The abilities of mind mages tend to produce an understandable paranoia in those first told about them. The prospect of someone who can not only read your thoughts but possess you outright is frightening, and many new apprentice fear mind mages as a result. However, for all its power, mind magic has several limitations.
Firstly, the more strongly a mind mage influences somebody, the easier that influence is to detect. Like charm magic, mind magic has no visual elements to give away when it’s being used, but unlike charm magic it can be easily picked up by magical senses. This tends to make the more extreme uses of mind magic (such as domination and reprogramming) a bad idea for any mind mage who cares about being subtle: such influence is obvious to the most casual scan, even without the major psychological side effects this kind of brutal treatment usually causes.
Secondly, while the more perceptive uses of mind magic are reliable, the suggestive uses aren’t. Targets can resist mind-influencing magic with mental defence techniques, by getting out of the mind mage’s range, or simply by being strong-willed enough.
Finally, mind magic is generally inferior to other types in direct combat. Yes, a mind mage can theoretically dominate another person or knock them unconscious, but anyone with quick enough reflexes can probably just shoot them first. While this is rarely put to the test, it does mean that mind mages have to be much more careful than elementalists do.
Mind mages dominate mage politics in general and Light politics in particular. Their ability to read thoughts gives them an enormous advantage in any social setting, and even without it they tend to have a good enough control over their own emotions that they give very little away that they don’t want to. The commonly accepted wisdom in magical society is that when it comes to politics no-one can match a mind mage except a charm mage, and as a result other mages often find themselves forced to rely on enchanters and enchantresses as a counterbalance to mind mages even if they don’t particularly trust them either.
In personality mind mages vary widely, but tend to be both social and analytical.
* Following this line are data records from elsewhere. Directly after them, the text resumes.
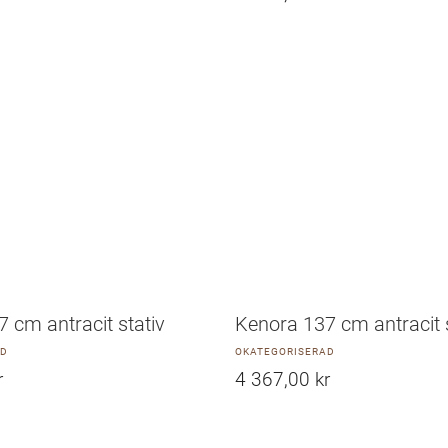
 cm antracit stativ
Kenora 137 cm antracit 
AD
OKATEGORISERAD
r
4 367,00
kr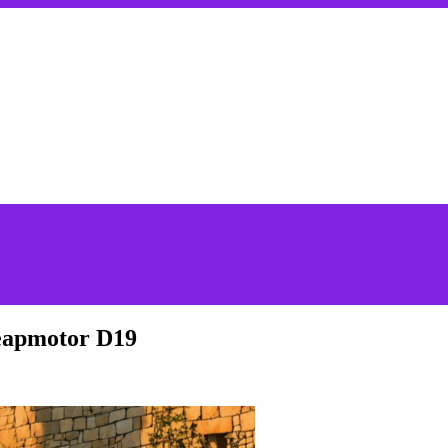
eapmotor D19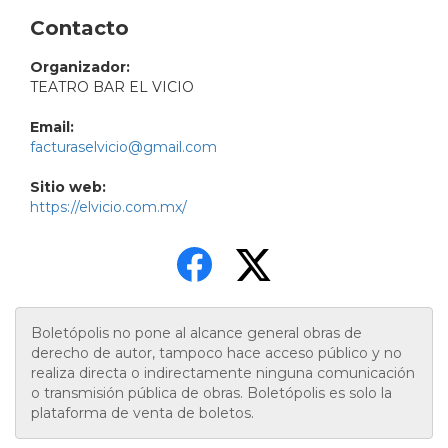
Contacto
Organizador:
TEATRO BAR EL VICIO
Email:
facturaselvicio@gmail.com
Sitio web:
https://elvicio.com.mx/
Boletópolis no pone al alcance general obras de
derecho de autor, tampoco hace acceso público y no
realiza directa o indirectamente ninguna comunicación
o transmisión pública de obras. Boletópolis es solo la
plataforma de venta de boletos.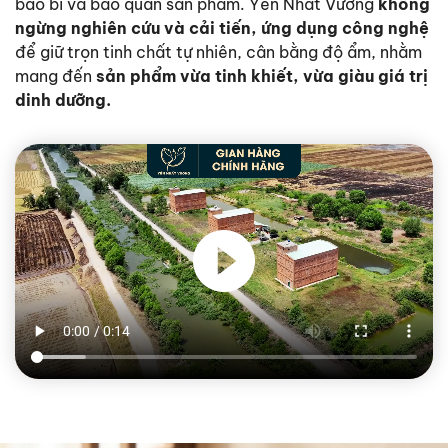
bao bì và bảo quản sản phẩm. Yến Nhất Vương
không
ngừng nghiên cứu và cải tiến, ứng dụng công nghệ
để giữ trọn tinh chất tự nhiên, cân bằng độ ẩm, nhằm
mang đến
sản phẩm vừa tinh khiết, vừa giàu giá trị
dinh dưỡng.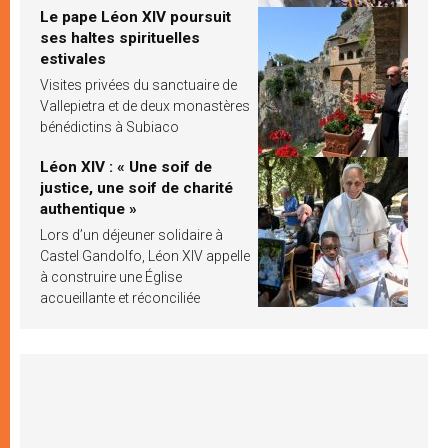
Le pape Léon XIV poursuit
ses haltes spirituelles
estivales
Visites privées du sanctuaire de
Vallepietra et de deux monastères
bénédictins à Subiaco
Léon XIV : « Une soif de
justice, une soif de charité
authentique »
Lors d’un déjeuner solidaire à
Castel Gandolfo, Léon XIV appelle
à construire une Église
accueillante et réconciliée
They’re good with other people (at least when they want to be) but have a tendency to view them as tools rather than equals – the abilities of mind mages give an ever-present temptation to manipulate and control those around them rather than dealing with them honestly. Some resist it, but many don’t, and the ones that don’t have given mind mages in magical society a similar reputation to that of politicians, lawyers, and used car salesmen in the mundane world.